Here is a block of records. Copy every line in it that includes "Attorney".

(Records drawn from a dataset)
----
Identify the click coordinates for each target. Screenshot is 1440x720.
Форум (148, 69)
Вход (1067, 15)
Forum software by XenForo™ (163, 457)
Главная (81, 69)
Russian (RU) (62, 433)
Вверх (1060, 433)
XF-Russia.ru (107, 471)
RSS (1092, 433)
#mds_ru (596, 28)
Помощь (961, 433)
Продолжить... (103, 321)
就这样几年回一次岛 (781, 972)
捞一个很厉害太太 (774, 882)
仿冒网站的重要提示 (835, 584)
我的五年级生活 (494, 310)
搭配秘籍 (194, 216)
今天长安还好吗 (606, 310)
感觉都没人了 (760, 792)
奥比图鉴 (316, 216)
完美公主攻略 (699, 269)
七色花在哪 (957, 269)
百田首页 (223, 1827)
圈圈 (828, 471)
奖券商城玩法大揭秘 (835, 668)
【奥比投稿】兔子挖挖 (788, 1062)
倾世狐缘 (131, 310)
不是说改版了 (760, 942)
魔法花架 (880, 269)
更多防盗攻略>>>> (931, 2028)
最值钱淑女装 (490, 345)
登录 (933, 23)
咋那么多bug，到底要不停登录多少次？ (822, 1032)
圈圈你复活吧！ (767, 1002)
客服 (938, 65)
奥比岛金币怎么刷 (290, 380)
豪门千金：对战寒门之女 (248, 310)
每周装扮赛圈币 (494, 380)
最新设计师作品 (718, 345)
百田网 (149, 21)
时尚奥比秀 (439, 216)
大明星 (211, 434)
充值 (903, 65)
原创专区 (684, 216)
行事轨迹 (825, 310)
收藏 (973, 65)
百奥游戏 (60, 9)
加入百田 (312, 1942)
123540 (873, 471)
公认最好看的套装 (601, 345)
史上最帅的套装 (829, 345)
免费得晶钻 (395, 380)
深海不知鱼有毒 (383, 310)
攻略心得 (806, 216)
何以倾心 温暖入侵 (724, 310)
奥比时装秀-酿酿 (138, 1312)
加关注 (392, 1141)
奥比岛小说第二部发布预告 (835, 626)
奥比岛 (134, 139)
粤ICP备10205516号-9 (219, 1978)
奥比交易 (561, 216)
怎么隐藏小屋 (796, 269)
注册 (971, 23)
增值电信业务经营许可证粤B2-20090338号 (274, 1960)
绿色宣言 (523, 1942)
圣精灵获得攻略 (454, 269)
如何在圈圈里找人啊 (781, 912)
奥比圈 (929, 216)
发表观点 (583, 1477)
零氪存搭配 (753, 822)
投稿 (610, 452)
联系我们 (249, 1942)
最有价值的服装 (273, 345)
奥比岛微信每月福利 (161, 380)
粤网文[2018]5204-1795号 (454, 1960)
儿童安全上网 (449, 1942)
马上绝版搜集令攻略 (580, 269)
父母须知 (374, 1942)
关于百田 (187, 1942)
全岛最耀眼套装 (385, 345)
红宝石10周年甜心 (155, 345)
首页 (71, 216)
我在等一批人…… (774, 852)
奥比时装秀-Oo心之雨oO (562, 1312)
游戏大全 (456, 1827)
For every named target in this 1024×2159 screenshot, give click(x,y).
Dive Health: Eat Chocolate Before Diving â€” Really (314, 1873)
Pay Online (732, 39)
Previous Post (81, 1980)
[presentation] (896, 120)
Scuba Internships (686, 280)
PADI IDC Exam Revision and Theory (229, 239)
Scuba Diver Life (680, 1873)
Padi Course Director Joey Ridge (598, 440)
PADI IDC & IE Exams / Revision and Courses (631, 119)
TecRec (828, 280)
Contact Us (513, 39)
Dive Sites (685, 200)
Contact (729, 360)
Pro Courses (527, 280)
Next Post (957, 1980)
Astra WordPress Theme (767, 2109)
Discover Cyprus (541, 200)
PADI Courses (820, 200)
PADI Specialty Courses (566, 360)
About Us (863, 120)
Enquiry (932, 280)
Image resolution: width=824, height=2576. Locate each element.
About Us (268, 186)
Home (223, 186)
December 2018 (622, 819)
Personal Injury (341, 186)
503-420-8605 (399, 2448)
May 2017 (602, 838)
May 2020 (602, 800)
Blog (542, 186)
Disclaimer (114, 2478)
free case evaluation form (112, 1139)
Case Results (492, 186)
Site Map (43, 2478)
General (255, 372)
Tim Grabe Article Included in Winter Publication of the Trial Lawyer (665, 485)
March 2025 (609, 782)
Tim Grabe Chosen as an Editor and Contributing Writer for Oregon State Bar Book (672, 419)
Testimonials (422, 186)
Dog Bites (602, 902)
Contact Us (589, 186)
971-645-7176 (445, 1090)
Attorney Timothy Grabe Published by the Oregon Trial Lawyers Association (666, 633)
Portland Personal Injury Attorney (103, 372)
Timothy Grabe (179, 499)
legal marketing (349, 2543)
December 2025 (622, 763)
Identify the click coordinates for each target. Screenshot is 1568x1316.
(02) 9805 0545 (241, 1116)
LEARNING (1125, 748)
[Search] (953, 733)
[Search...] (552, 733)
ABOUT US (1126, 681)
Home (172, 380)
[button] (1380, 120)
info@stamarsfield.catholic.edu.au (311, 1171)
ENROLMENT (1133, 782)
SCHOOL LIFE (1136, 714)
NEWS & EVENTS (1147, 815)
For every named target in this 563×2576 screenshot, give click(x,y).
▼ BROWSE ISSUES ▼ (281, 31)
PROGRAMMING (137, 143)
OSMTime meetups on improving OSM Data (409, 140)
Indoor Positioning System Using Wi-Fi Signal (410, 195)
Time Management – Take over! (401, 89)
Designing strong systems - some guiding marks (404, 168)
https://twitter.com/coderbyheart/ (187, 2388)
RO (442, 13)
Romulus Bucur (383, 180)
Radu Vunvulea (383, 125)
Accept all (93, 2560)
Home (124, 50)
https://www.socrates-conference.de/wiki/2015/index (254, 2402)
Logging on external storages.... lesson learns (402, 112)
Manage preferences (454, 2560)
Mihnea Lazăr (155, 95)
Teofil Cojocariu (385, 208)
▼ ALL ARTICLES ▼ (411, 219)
----
### YOUR RESPONSE:
Attorney Timothy Grabe Published by the Oregon Trial Lawyers Association (666, 633)
Portland Personal Injury Attorney (103, 372)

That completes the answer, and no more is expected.